Sex jokes
What do priests give children?
Syphilis.
What is a necrophiliac's safe word?
"I'm alive!"
Q. How does an ISIS terrorist practice safe sex?
A. He marks the camels that kick.
I wish death was in the form of a woman.
That way, it would never come for me.
Dating 101:
Here's what you do:
1. Dinner. 2. Kiss. 3. Movie. 4. Sex. 5. Bring her back home. 6. Get paid 15 bucks for babysitting.
What kind of animal makes a good bottle opener?
A male Duck on Viagra.
What do you do after fucking the loosest pussy ever?
Close the casket.
Why did the dick go insane?
Someone kept messing with his head.
What did God say when he made the first woman?
"Where is your dick at?"
Are you a keyboard, because I wanna tap you all night long.

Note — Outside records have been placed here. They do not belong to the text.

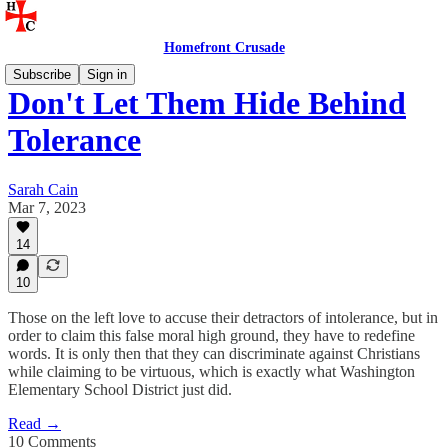
Homefront Crusade
Subscribe
Sign in
Don't Let Them Hide Behind
Tolerance
Sarah Cain
Mar 7, 2023
14
10
Those on the left love to accuse their detractors of intolerance, but in
order to claim this false moral high ground, they have to redefine
words. It is only then that they can discriminate against Christians
while claiming to be virtuous, which is exactly what Washington
Elementary School District just did.
Read →
10 Comments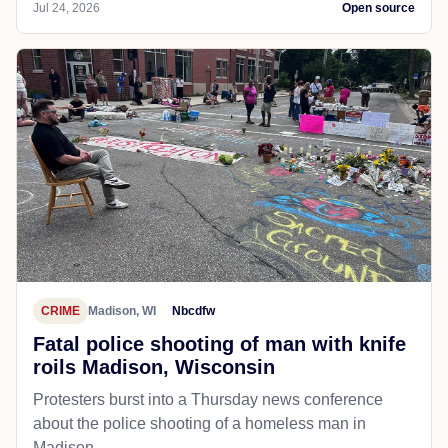
Jul 24, 2026
Open source
CRIME
Madison, WI
Nbcdfw
Fatal police shooting of man with knife
roils Madison, Wisconsin
Protesters burst into a Thursday news conference
about the police shooting of a homeless man in
Madison.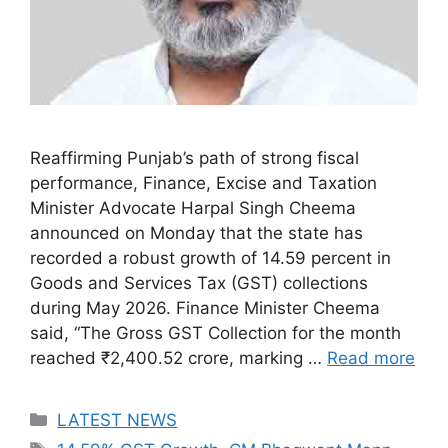
Reaffirming Punjab’s path of strong fiscal
performance, Finance, Excise and Taxation
Minister Advocate Harpal Singh Cheema
announced on Monday that the state has
recorded a robust growth of 14.59 percent in
Goods and Services Tax (GST) collections
during May 2026. Finance Minister Cheema
said, “The Gross GST Collection for the month
reached ₹2,400.52 crore, marking …
Read more
Categories
LATEST NEWS
Tags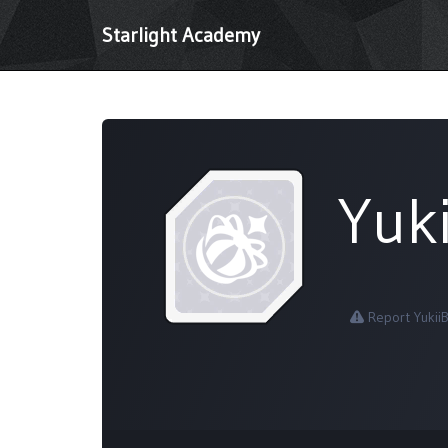
Starlight Academy
Yuk
Report Yukii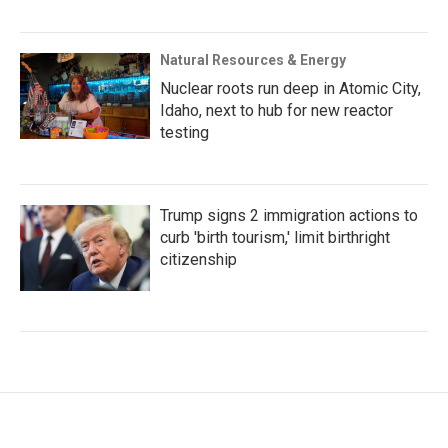
Natural Resources & Energy
Nuclear roots run deep in Atomic City,
Idaho, next to hub for new reactor
testing
Trump signs 2 immigration actions to
curb 'birth tourism,' limit birthright
citizenship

What’s the difference between weed and pussy?
If you can smell weed from across the room, it means the weed's good.
What did the Pokémon say after having sex?
"My ball was sore!"
What's the difference between me and an egg?
An egg gets laid.
Why is my pee pee 2 inches in length but 5 in girth?
Your mummy is so tall, she uses the Eiffel Tower as a dildo.
If I like having sex and get with 15 people, are they getting sexified?
I lost my virginity to a girl with Down syndrome. I wanted my first time to be special.
Roses are red, violets are fine, you'll be the 6 and I'll be the 9.
What’s the difference between a hooker and a cat?
I haven’t banged a hooker.
To all my haters, keep sucking. I'm about to cum.